Consider an image classifier that decides whether a 28×28 grayscale image is a digit (0-9).

The input is a vector of 784 numbers (one per pixel). The output we want is one of 10 numbers — the probability of each digit being the right answer.

A simple network might look like:

Input layer: 784 numbers.
Hidden layer: 128 nodes, each connected to all 784 input nodes by weights. Apply ReLU to each result.
Hidden layer: 64 nodes, each connected to all 128 nodes of the previous layer. Apply ReLU.
Output layer: 10 nodes, each connected to all 64 previous nodes. Apply softmax (which turns the outputs into probabilities).

Total parameters: 784×128 + 128×64 + 64×10 ≈ 110,000.

Train on 60,000 labeled digit images, and this small network can correctly classify new digit images about 97% of the time. Add convolutional layers (specialized for images) and you can push to 99.5%.

That basic recipe — input, multiply by weights, apply nonlinearity, repeat, output probabilities — scales up. Modern image models have millions of parameters; modern language models have hundreds of billions.

Why nonlinearity matters

If the network had no nonlinearity — just stacked linear transformations — then no matter how many layers you stacked, the whole thing would collapse mathematically into a single linear transformation.

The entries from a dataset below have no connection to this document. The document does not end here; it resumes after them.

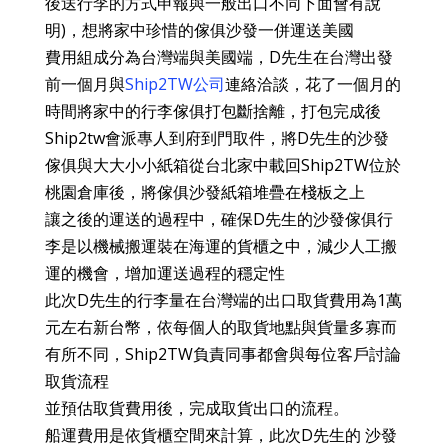
後送行李的方式申報與一般出口不同下面會有說
明)，想將家中珍惜的傢俱沙發一併運送美國
費用組成分為台灣端與美國端，D先生在台灣出發
前一個月與
Ship2TW公司
連絡洽談，花了一個月的
時間將家中的行李傢俱打包斷捨離，打包完成後
Ship2tw會派專人到府到門取件，將D先生的沙發
傢俱與大大小小紙箱從台北家中載回Ship2TW位於
桃園倉庫後，將傢俱沙發紙箱堆疊在棧板之上
讓之後的運送的過程中，確保D先生的沙發傢俱行
李是以機械搬運裝在海運的貨櫃之中，減少人工搬
運的機會，增加運送過程的穩定性
此次D先生的行李量在台灣端的出口取貨費用為1萬
元左右新台幣，依每個人的取貨地點與貨量多寡而
有所不同，Ship2TW負責同事都會與每位客戶討論
取貨流程
並預估取貨費用後，完成取貨出口的流程。
船運費用是依貨櫃空間來計算，此次D先生的 沙發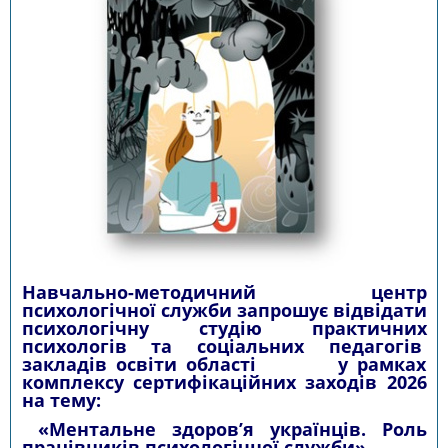
Навчально-методичний центр
психологічної служби запрошує відвідати
психологічну студію практичних
психологів та соціальних педагогів
закладів освіти області у рамках
комплексу сертифікаційних заходів 2026
на тему:
«Ментальне здоров’я українців. Роль
працівників психологічної служби»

You'd just be doing one big matrix multiply.

The nonlinearity (ReLU, sigmoid, tanh — choices vary) breaks this collapse. Each layer can do something genuinely different from the layers above and below. Stacking nonlinear layers gives the network exponentially growing expressive capacity.

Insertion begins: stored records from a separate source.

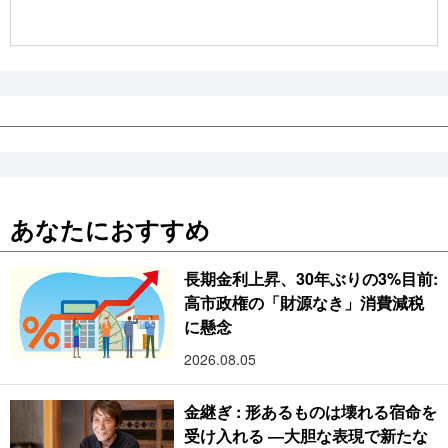
公式SNS
あなたにおすすめ
長期金利上昇、30年ぶりの3%目前:
高市政権の「財源なき」消費減税
に懸念
2026.08.05
金継ぎ : 形あるものは壊れる宿命を
受け入れる ―大胆な表現で新たな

This is why "deep" matters. Mathematically, a network with one hidden layer (universal approximation theorem) can in principle approximate any continuous function — but only at impractical sizes. With many layers, the same approximation power becomes practical.

What "training" looks like

Training a neural network is a long optimization loop:

Initialize weights randomly. Output is meaningless.
Run a batch of training examples through the network. Compare the outputs to the desired outputs. Compute the loss (a number summarizing how wrong the network is).
Backpropagation. Use calculus (specifically, the chain rule) to compute how much each weight contributed to the loss.
Update weights. Move each weight slightly in the direction that would reduce the loss. The size of the move is the "learning rate."
Repeat. Process millions of batches.

A typical modern training run might be a few weeks to months on hundreds to thousands of specialized chips (GPUs or TPUs). The model improves slowly, with the loss falling roughly logarithmically over time.

Backpropagation — the algorithm for computing parameter gradients in a stacked nonlinear function — was the breakthrough that made deep neural networks trainable in the 1980s. It had been independently invented multiple times, but Geoffrey Hinton's group popularized it.

Why "deep" beat alternatives

Through most of ML's history, neural networks were one of several competing approaches (support vector machines, decision trees, kernel methods). They weren't obviously the best — they were hard to train, required lots of data, and didn't always work.

The "deep" revolution started around 2012. Three things converged:

More data. The internet provided labeled datasets at unprecedented scale.
GPUs. Originally designed for video games, GPUs turned out to be excellent at the matrix multiplications neural networks need. A neural network that would have taken weeks to train on a CPU could train in days on a GPU.
Better techniques. Improvements like ReLU activations (replacing slower sigmoids), better weight initialization, dropout for regularization, and batch normalization.

The result: in 2012, a deep convolutional neural network (AlexNet) crushed the ImageNet image-classification competition by a huge margin over previous methods. Within a few years, deep networks were dominant in image, speech, and language tasks.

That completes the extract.